◆ Task to carry out: Restate the records word for word. Include no pictures.

⟨

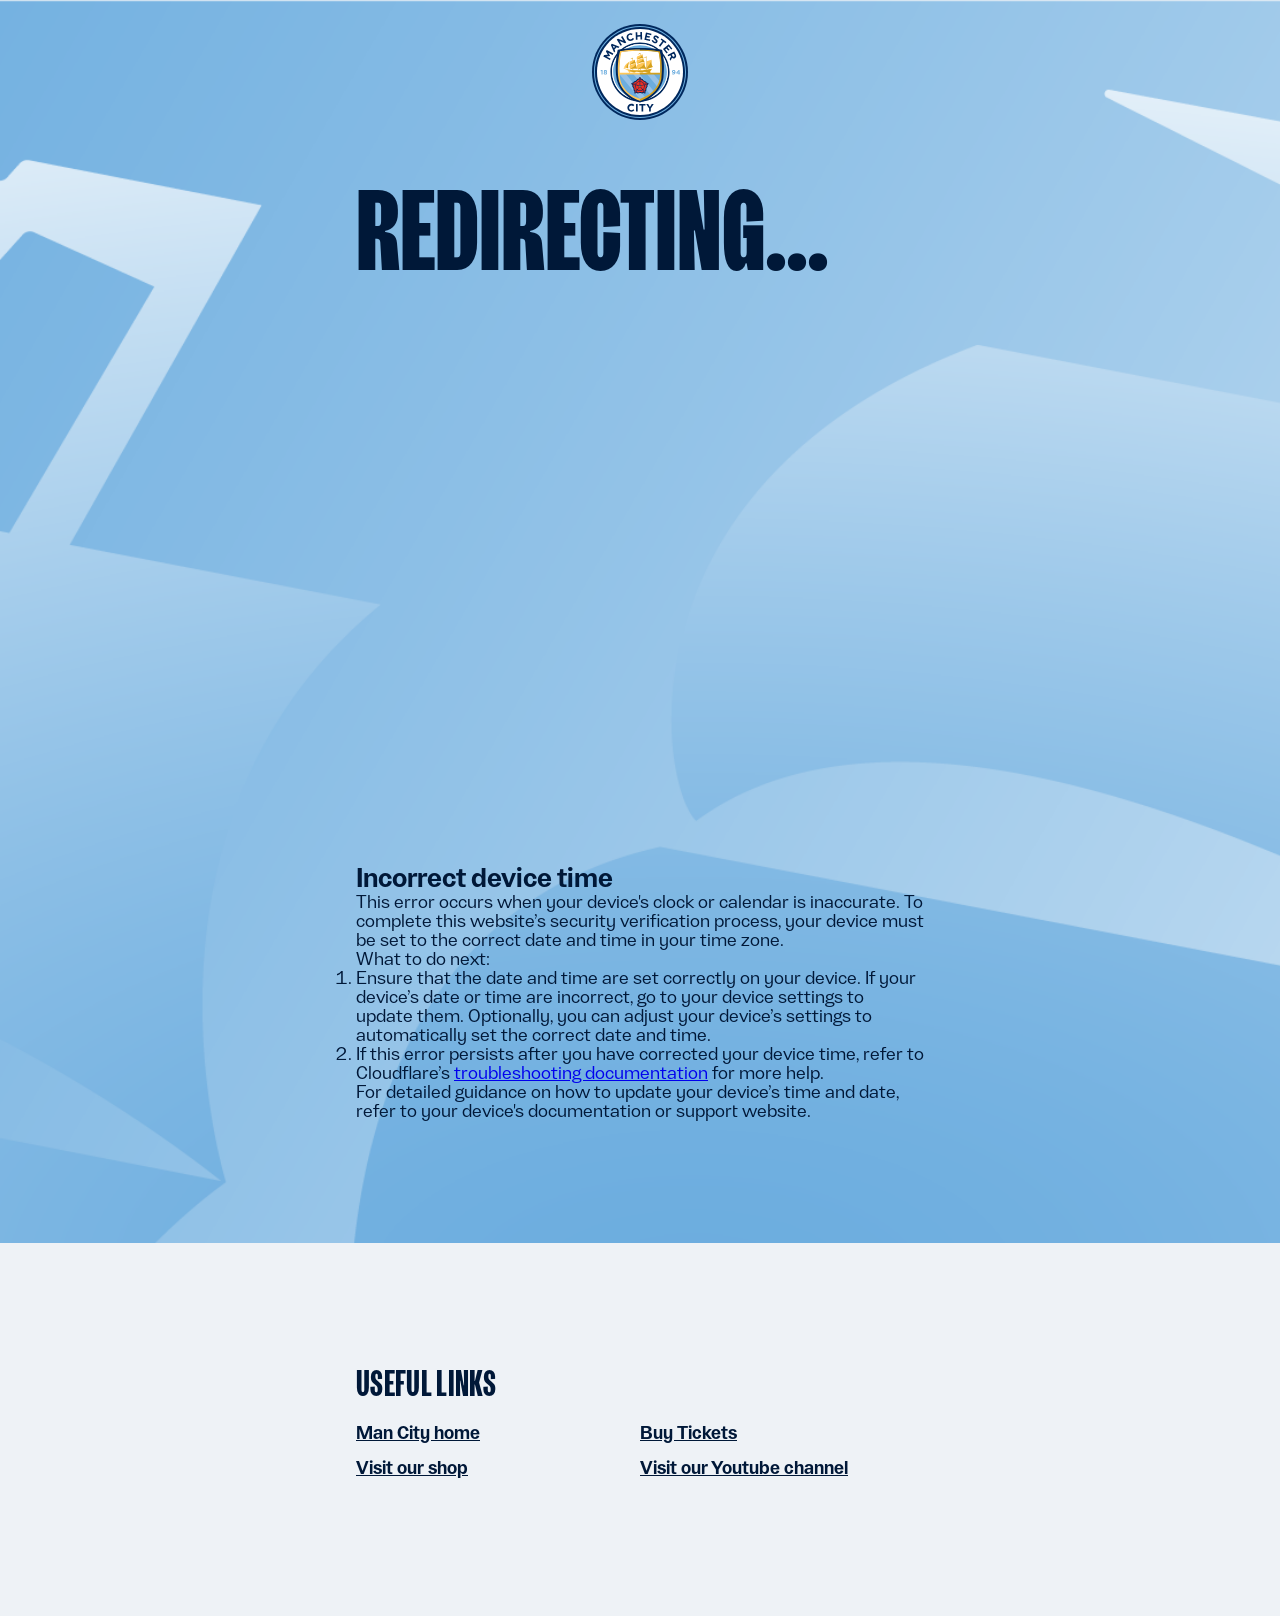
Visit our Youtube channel (744, 1467)
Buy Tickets (688, 1432)
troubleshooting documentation (581, 1072)
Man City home (418, 1432)
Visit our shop (412, 1467)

⟩

◆ Exercise result:
Visit our Youtube channel (744, 1467)
Buy Tickets (688, 1432)
troubleshooting documentation (581, 1072)
Man City home (418, 1432)
Visit our shop (412, 1467)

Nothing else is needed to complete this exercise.